The thing to realize here is that the new homeowners never really had the earnings to pay these loans off, 30 years down the pike. But our government will pick up the tab on this failed dream of riches. Real estate was a get rich quick scheme and an obvious bubble. America is the new Wonderland; you wonder how we will pay for all of this. You won't have to wonder long.

Saturday, April 03, 2010

Reading Between the Lines

With Friday's job report, the message is “We have turned the corner on the recession.” This reinforces my belief that in bad times people want to hear good news. There are some serious miscalculations here. A lot of the jobs that have been lost are not coming back; people will have to be retrained for new types of work. In the 1930’s we switched from an agrarian economy to a manufacturing one. The switch is happening again. We need computer skills to fit into the new world of Information Technology. The problem is trying to retrain those over the age of 45 with these new job skills.

Housing also seems to be picking up. It seems like savvy investors are picking up rental property. Think about that for one moment, if housing prices drop below what renters are paying for rent, why rent? Buy a house. So as housing prices decrease, the rental market goes to hell. In some places like Detroit Michigan or Helmet, California, home prices have hit $80,000, that’s the construction cost of the house with zero land value. The net result home builders disappear. $600 dollars a month would move you into a home. I hear Fannie and Freddie Blowin' In The Wind; get a free toaster with your purchase of a house.

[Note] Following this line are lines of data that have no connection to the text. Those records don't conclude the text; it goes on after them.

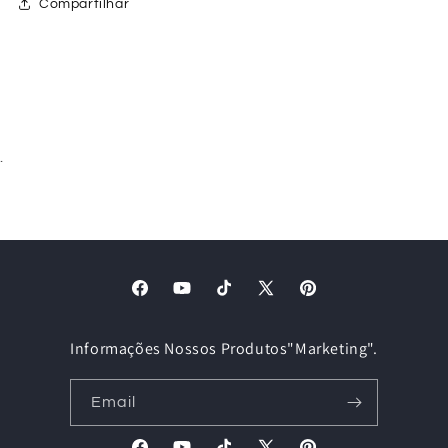
Compartilhar
.
Facebook
YouTube
TikTok
X
Pinterest
(Twitter)
Informações Nossos Produtos"Marketing".
Email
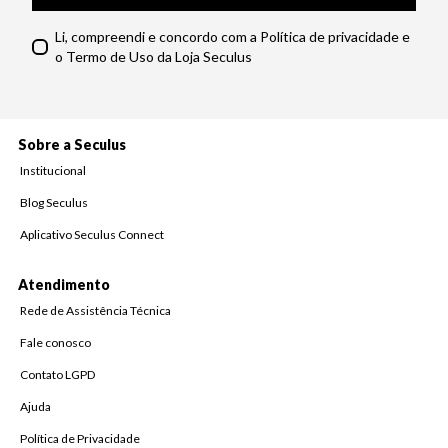
Li, compreendi e concordo com a Política de privacidade e
o Termo de Uso da Loja Seculus
Sobre a Seculus
Institucional
Blog Seculus
Aplicativo Seculus Connect
Atendimento
Rede de Assistência Técnica
Fale conosco
Contato LGPD
Ajuda
Política de Privacidade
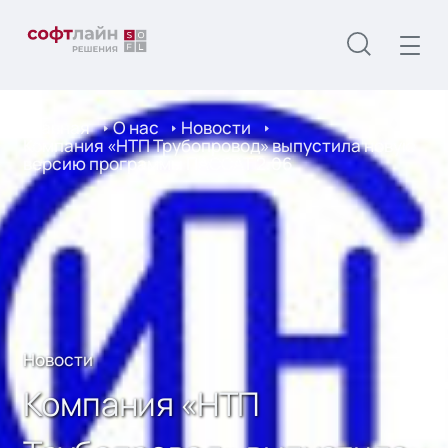
Главная
О нас
Новости
Компания «НТП Трубопровод» выпустила новую
версию программы ПАССАТ 2.06
Новости
Компания «НТП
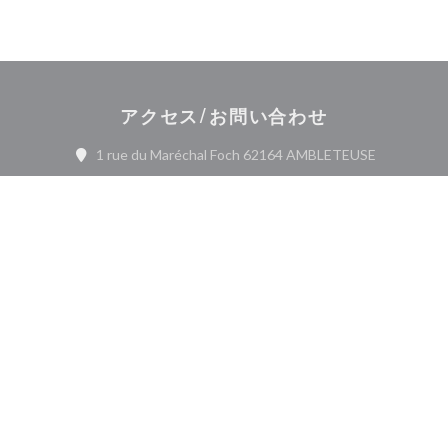
アクセス/お問い合わせ
((新しいウ
1 rue du Maréchal Foch 62164 AMBLETEUSE
03 21 30 74 16
Facebook ((新しいウィンドウ
お問い合わせ
予約
ニュースレター
*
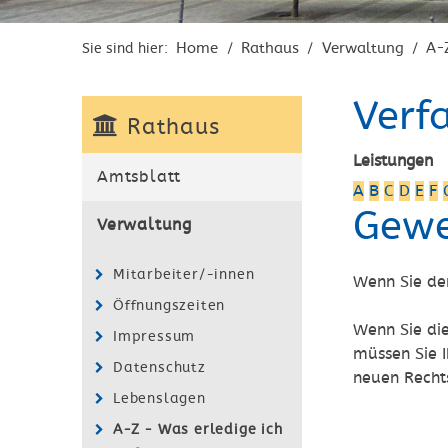
Home
Rathaus
Verwaltung
A-
Sie sind hier:
/
/
/
Verf
Rathaus
Leistungen
Amtsblatt
A
B
C
D
E
F
Gewe
Verwaltung
Mitarbeiter/-innen
Wenn Sie den
Öffnungszeiten
Wenn Sie di
Impressum
müssen Sie 
Datenschutz
neuen Recht
Lebenslagen
A-Z - Was erledige ich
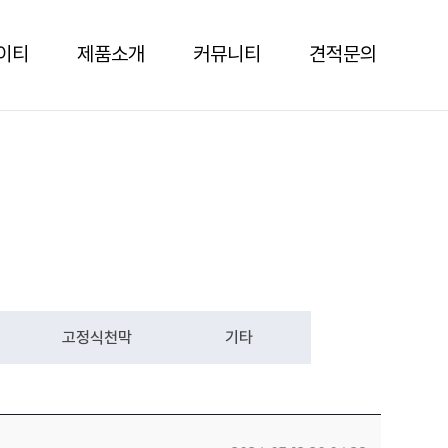
이티
제품소개
커뮤니티
견적문의
고정식천막
기타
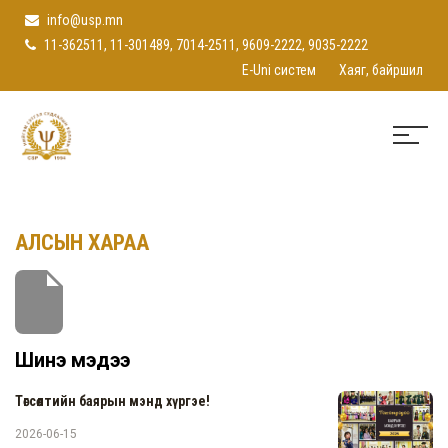
info@usp.mn
11-362511, 11-301489, 7014-2511, 9609-2222, 9035-2222
E-Uni систем
Хаяг, байршил
АЛСЫН ХАРАА
Шинэ мэдээ
Төгсөлтийн баярын мэнд хүргэе!
2026-06-15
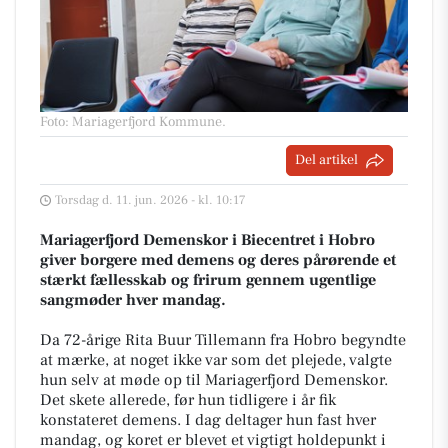
Foto: Mariagerfjord Kommune
.
Del artikel
Torsdag d. 11. jun. 2026 - kl. 10:17
Mariagerfjord Demenskor i Biecentret i Hobro
giver borgere med demens og deres pårørende et
stærkt fællesskab og frirum gennem ugentlige
sangmøder hver mandag.
Da 72-årige Rita Buur Tillemann fra Hobro begyndte
at mærke, at noget ikke var som det plejede, valgte
hun selv at møde op til Mariagerfjord Demenskor.
Det skete allerede, før hun tidligere i år fik
konstateret demens. I dag deltager hun fast hver
mandag, og koret er blevet et vigtigt holdepunkt i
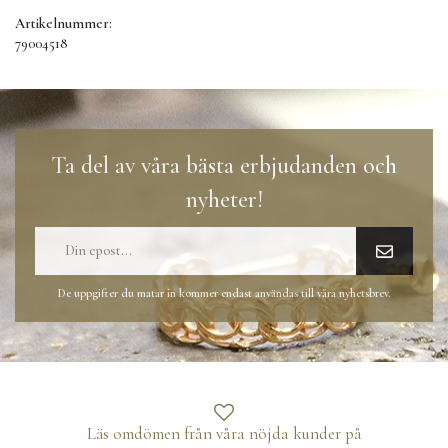
Artikelnummer:
79004518
Ta del av våra bästa erbjudanden och
nyheter!
De uppgifter du matar in kommer endast användas till våra nyhetsbrev.
Läs omdömen från våra nöjda kunder på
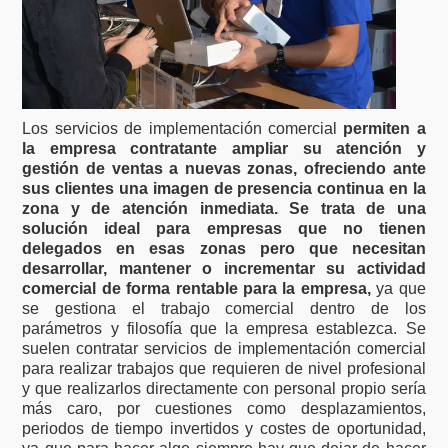
Los servicios de implementación comercial
permiten a
la empresa contratante ampliar su atención y
gestión de ventas a nuevas zonas, ofreciendo ante
sus clientes una imagen de presencia continua en la
zona y de atención inmediata. Se trata de una
solución ideal para empresas que no tienen
delegados en esas zonas pero que necesitan
desarrollar, mantener o incrementar su actividad
comercial de forma rentable para la empresa,
ya que
se gestiona el trabajo comercial dentro de los
parámetros y filosofía que la empresa establezca. Se
suelen contratar servicios de implementación comercial
para realizar trabajos que requieren de nivel profesional
y que realizarlos directamente con personal propio sería
más caro, por cuestiones como desplazamientos,
periodos de tiempo invertidos y costes de oportunidad,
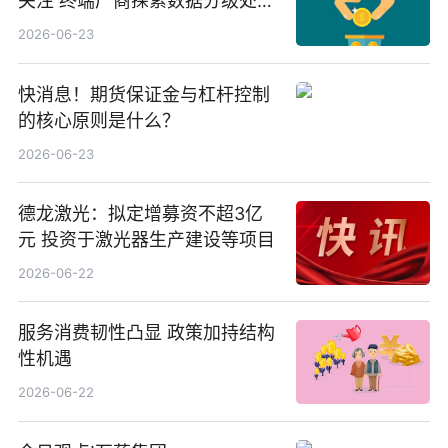
关注 终端厂商探索数据分级处理
等方案
2026-06-23
快消息！期货保证金与杠杆控制
的核心原则是什么？
2026-06-23
德龙激光：拟定增募资不超3亿
元 投资于激光器生产建设等项目
2026-06-22
服务消费韧性凸显 政策加持结构
性机遇
2026-06-22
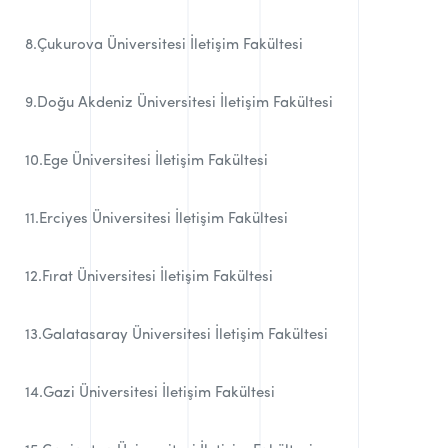
8.Çukurova Üniversitesi İletişim Fakültesi
9.Doğu Akdeniz Üniversitesi İletişim Fakültesi
10.Ege Üniversitesi İletişim Fakültesi
11.Erciyes Üniversitesi İletişim Fakültesi
12.Fırat Üniversitesi İletişim Fakültesi
13.Galatasaray Üniversitesi İletişim Fakültesi
14.Gazi Üniversitesi İletişim Fakültesi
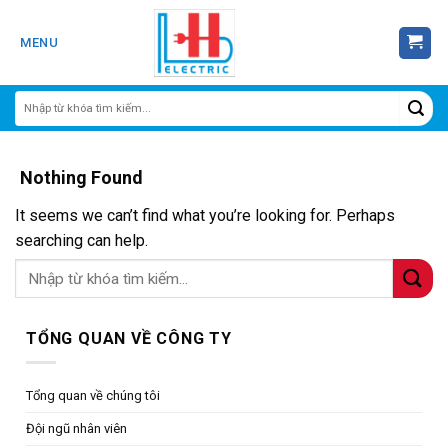
Skip
to
MENU
content
Nothing Found
It seems we can’t find what you’re looking for. Perhaps
searching can help.
TỔNG QUAN VỀ CÔNG TY
Tổng quan về chúng tôi
Đội ngũ nhân viên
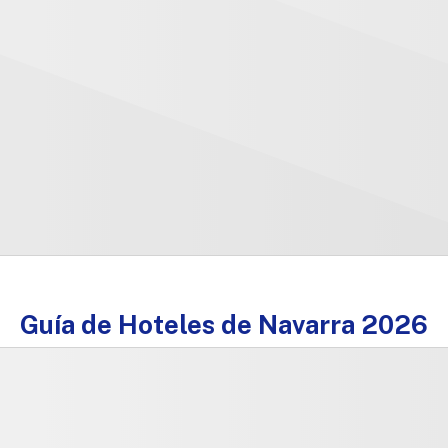
Guía de Hoteles de Navarra 2026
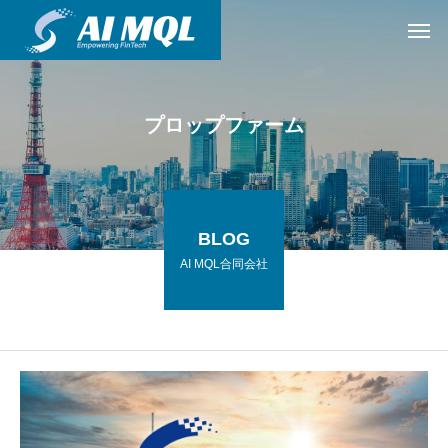
プロップファーム
BLOG
AI MQL合同会社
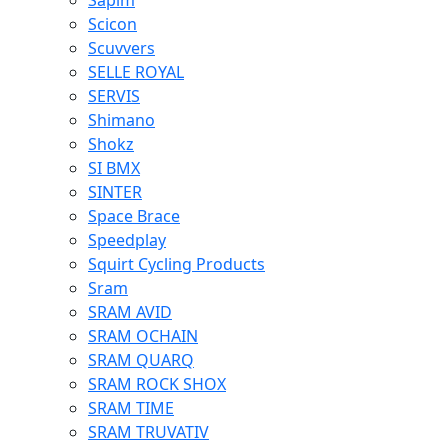
Sapim
Scicon
Scuvvers
SELLE ROYAL
SERVIS
Shimano
Shokz
SI BMX
SINTER
Space Brace
Speedplay
Squirt Cycling Products
Sram
SRAM AVID
SRAM OCHAIN
SRAM QUARQ
SRAM ROCK SHOX
SRAM TIME
SRAM TRUVATIV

Then we have state budgets and legislators on the road to nowhere. The recently elected New Jersey governor Chris Christie is starting to get the state moving in the right direction. Here is a Link worth watching, it's about 26 minutes . He has the right ideas. He knows what he’s doing, won’t get him re elected. Maybe some of the right people, to fix this mess, are getting elected.

And finally, public employee retirement plans are making the news. Taxpayers are beginning to realize the retirement benefits are a bit on the extravagant side. The state financing (nationwide) needed to keep these plans funded, are a couple of trillion dollars short, three to be exact (so far). It will be interesting to see where this money comes from.

If you are wealthy, you’re oblivious to today’s hard times. Some Indian father threw a $200,000 wedding in downtown San Diego yesterday. He even rented an elephant, see the picture below.

It kind of makes one wonder about the distribution of wealth in the world. Opulent consumption of this sort during hard times never sits well with the masses. The quote “Let them eat cake” comes to mind and we know how that turned out.